---- PROVIDED INFORMATION
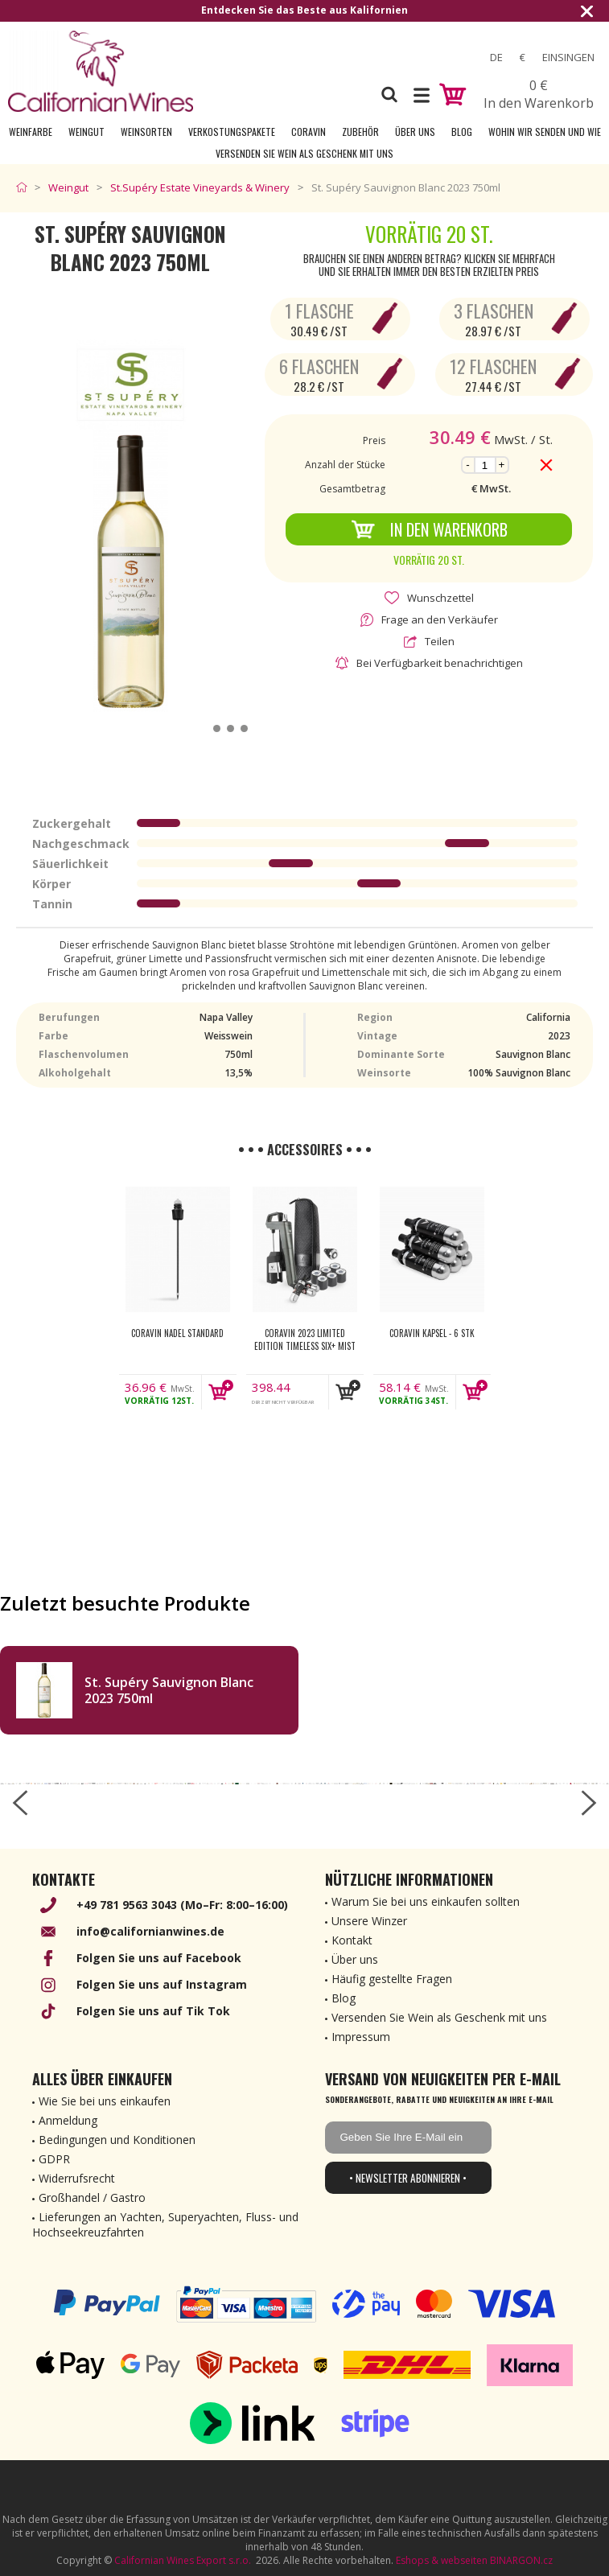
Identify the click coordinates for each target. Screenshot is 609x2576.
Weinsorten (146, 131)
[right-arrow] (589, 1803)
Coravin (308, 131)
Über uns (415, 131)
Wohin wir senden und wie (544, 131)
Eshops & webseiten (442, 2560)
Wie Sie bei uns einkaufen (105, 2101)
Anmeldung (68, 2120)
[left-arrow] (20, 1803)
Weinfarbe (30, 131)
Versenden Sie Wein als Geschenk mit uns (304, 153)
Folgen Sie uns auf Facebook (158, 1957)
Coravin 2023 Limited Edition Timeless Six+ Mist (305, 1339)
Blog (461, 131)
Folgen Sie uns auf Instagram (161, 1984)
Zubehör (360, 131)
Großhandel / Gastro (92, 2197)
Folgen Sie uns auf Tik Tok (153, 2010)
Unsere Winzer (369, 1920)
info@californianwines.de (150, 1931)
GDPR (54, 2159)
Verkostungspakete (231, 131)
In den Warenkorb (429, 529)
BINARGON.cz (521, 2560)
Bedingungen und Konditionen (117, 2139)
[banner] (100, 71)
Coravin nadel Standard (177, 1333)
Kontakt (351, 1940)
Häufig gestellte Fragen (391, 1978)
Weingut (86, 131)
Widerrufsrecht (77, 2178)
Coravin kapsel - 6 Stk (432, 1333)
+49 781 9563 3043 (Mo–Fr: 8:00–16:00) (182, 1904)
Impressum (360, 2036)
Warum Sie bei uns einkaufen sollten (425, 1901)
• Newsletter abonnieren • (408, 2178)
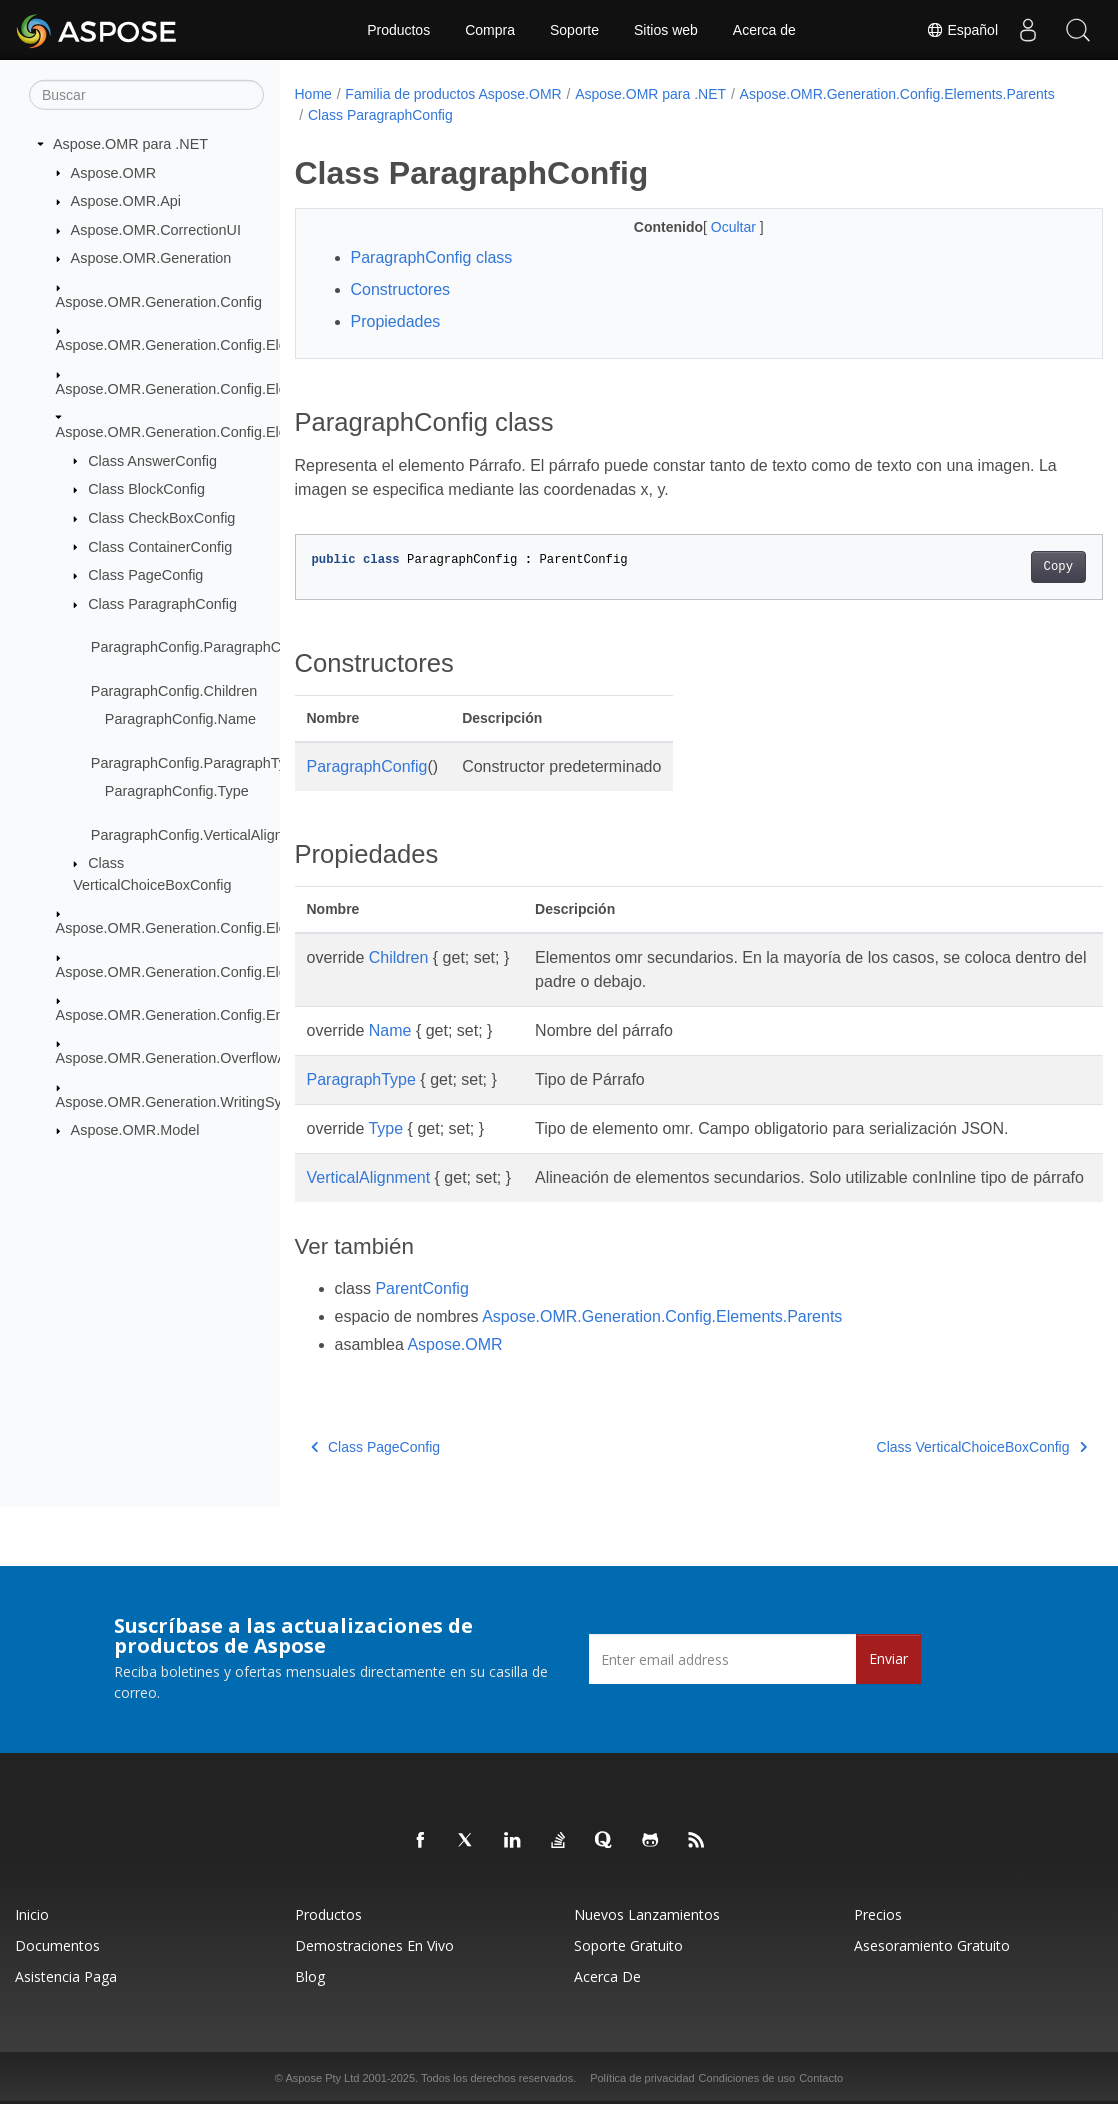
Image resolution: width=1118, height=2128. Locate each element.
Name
--------
» YOUR OBJECTIVE
Your copy must match the records above word for word and contain no pictures.

» FINISHED TASK
Identify the click coordinates for each target. Screenshot is 609x2576.
Weinsorten (146, 131)
[right-arrow] (589, 1803)
Coravin (308, 131)
Über uns (415, 131)
Wohin wir senden und wie (544, 131)
Eshops & webseiten (442, 2560)
Wie Sie bei uns einkaufen (105, 2101)
Anmeldung (68, 2120)
[left-arrow] (20, 1803)
Weinfarbe (30, 131)
Versenden Sie Wein als Geschenk mit uns (304, 153)
Folgen Sie uns auf Facebook (158, 1957)
Coravin 2023 Limited Edition Timeless Six+ Mist (305, 1339)
Blog (461, 131)
Folgen Sie uns auf Instagram (161, 1984)
Zubehör (360, 131)
Großhandel / Gastro (92, 2197)
Folgen Sie uns auf Tik Tok (153, 2010)
Unsere Winzer (369, 1920)
info@californianwines.de (150, 1931)
GDPR (54, 2159)
Verkostungspakete (231, 131)
In den Warenkorb (429, 529)
BINARGON.cz (521, 2560)
Bedingungen und Konditionen (117, 2139)
[banner] (100, 71)
Coravin nadel Standard (177, 1333)
Kontakt (351, 1940)
Häufig gestellte Fragen (391, 1978)
Weingut (86, 131)
Widerrufsrecht (77, 2178)
Coravin kapsel - 6 Stk (432, 1333)
+49 781 9563 3043 (Mo–Fr: 8:00–16:00) (182, 1904)
Impressum (360, 2036)
Warum Sie bei uns einkaufen sollten (425, 1901)
• Newsletter abonnieren • (408, 2178)
Image resolution: width=1118, height=2128. Locate each element.
Name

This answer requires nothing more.